● **Aim of the task**
Print the data once more, exactly as supplied.

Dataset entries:
────
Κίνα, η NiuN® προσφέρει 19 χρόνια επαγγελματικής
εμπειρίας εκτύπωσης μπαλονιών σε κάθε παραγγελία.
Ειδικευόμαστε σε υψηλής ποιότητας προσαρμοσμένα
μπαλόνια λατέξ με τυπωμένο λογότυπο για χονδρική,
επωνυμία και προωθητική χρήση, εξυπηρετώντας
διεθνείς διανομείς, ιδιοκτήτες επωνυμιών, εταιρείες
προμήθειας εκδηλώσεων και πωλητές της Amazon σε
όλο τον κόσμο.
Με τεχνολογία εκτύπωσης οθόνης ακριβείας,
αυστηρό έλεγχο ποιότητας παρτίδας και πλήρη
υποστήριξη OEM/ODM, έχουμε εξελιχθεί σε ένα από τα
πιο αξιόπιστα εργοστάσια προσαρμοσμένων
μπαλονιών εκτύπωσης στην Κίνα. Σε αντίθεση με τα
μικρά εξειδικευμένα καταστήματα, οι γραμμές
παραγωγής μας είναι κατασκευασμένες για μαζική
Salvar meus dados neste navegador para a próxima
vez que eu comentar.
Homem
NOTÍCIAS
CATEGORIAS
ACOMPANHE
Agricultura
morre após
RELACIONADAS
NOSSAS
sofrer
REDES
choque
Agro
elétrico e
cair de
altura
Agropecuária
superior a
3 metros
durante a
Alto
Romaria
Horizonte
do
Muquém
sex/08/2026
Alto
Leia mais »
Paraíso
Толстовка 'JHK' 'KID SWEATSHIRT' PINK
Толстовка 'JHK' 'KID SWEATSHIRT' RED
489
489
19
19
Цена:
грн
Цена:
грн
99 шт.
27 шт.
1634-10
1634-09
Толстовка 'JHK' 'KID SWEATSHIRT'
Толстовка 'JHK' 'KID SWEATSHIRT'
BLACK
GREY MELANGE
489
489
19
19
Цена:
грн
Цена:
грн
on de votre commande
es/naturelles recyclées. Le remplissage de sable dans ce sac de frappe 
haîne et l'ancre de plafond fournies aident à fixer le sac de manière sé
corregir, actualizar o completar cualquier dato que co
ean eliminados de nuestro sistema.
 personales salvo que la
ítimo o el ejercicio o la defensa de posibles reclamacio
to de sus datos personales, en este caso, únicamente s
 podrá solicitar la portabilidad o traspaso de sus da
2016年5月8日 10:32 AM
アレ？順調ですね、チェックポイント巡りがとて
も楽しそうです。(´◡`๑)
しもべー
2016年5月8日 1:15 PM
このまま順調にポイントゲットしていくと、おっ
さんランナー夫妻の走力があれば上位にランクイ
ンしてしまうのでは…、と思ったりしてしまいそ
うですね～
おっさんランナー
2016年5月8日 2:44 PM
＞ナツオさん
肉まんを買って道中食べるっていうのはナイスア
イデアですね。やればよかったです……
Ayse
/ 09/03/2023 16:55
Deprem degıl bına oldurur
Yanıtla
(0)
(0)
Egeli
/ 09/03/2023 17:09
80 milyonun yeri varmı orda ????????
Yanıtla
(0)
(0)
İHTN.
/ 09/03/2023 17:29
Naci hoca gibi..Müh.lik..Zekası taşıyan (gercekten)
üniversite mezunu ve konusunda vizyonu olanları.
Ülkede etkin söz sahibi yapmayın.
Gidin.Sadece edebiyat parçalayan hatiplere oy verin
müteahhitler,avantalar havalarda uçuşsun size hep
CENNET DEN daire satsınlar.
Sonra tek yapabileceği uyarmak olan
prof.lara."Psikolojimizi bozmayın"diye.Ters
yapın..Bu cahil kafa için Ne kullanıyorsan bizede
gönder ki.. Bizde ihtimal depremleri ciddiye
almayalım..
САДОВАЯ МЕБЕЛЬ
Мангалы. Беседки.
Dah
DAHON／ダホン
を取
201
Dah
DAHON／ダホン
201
────
● **Exercise response**
Κίνα, η NiuN® προσφέρει 19 χρόνια επαγγελματικής
εμπειρίας εκτύπωσης μπαλονιών σε κάθε παραγγελία.
Ειδικευόμαστε σε υψηλής ποιότητας προσαρμοσμένα
μπαλόνια λατέξ με τυπωμένο λογότυπο για χονδρική,
επωνυμία και προωθητική χρήση, εξυπηρετώντας
διεθνείς διανομείς, ιδιοκτήτες επωνυμιών, εταιρείες
προμήθειας εκδηλώσεων και πωλητές της Amazon σε
όλο τον κόσμο.
Με τεχνολογία εκτύπωσης οθόνης ακριβείας,
αυστηρό έλεγχο ποιότητας παρτίδας και πλήρη
υποστήριξη OEM/ODM, έχουμε εξελιχθεί σε ένα από τα
πιο αξιόπιστα εργοστάσια προσαρμοσμένων
μπαλονιών εκτύπωσης στην Κίνα. Σε αντίθεση με τα
μικρά εξειδικευμένα καταστήματα, οι γραμμές
παραγωγής μας είναι κατασκευασμένες για μαζική
Salvar meus dados neste navegador para a próxima
vez que eu comentar.
Homem
NOTÍCIAS
CATEGORIAS
ACOMPANHE
Agricultura
morre após
RELACIONADAS
NOSSAS
sofrer
REDES
choque
Agro
elétrico e
cair de
altura
Agropecuária
superior a
3 metros
durante a
Alto
Romaria
Horizonte
do
Muquém
sex/08/2026
Alto
Leia mais »
Paraíso
Толстовка 'JHK' 'KID SWEATSHIRT' PINK
Толстовка 'JHK' 'KID SWEATSHIRT' RED
489
489
19
19
Цена:
грн
Цена:
грн
99 шт.
27 шт.
1634-10
1634-09
Толстовка 'JHK' 'KID SWEATSHIRT'
Толстовка 'JHK' 'KID SWEATSHIRT'
BLACK
GREY MELANGE
489
489
19
19
Цена:
грн
Цена:
грн
on de votre commande
es/naturelles recyclées. Le remplissage de sable dans ce sac de frappe 
haîne et l'ancre de plafond fournies aident à fixer le sac de manière sé
corregir, actualizar o completar cualquier dato que co
ean eliminados de nuestro sistema.
 personales salvo que la
ítimo o el ejercicio o la defensa de posibles reclamacio
to de sus datos personales, en este caso, únicamente s
 podrá solicitar la portabilidad o traspaso de sus da
2016年5月8日 10:32 AM
アレ？順調ですね、チェックポイント巡りがとて
も楽しそうです。(´◡`๑)
しもべー
2016年5月8日 1:15 PM
このまま順調にポイントゲットしていくと、おっ
さんランナー夫妻の走力があれば上位にランクイ
ンしてしまうのでは…、と思ったりしてしまいそ
うですね～
おっさんランナー
2016年5月8日 2:44 PM
＞ナツオさん
肉まんを買って道中食べるっていうのはナイスア
イデアですね。やればよかったです……
Ayse
/ 09/03/2023 16:55
Deprem degıl bına oldurur
Yanıtla
(0)
(0)
Egeli
/ 09/03/2023 17:09
80 milyonun yeri varmı orda ????????
Yanıtla
(0)
(0)
İHTN.
/ 09/03/2023 17:29
Naci hoca gibi..Müh.lik..Zekası taşıyan (gercekten)
üniversite mezunu ve konusunda vizyonu olanları.
Ülkede etkin söz sahibi yapmayın.
Gidin.Sadece edebiyat parçalayan hatiplere oy verin
müteahhitler,avantalar havalarda uçuşsun size hep
CENNET DEN daire satsınlar.
Sonra tek yapabileceği uyarmak olan
prof.lara."Psikolojimizi bozmayın"diye.Ters
yapın..Bu cahil kafa için Ne kullanıyorsan bizede
gönder ki.. Bizde ihtimal depremleri ciddiye
almayalım..
САДОВАЯ МЕБЕЛЬ
Мангалы. Беседки.
Dah
DAHON／ダホン
を取
201
Dah
DAHON／ダホン
201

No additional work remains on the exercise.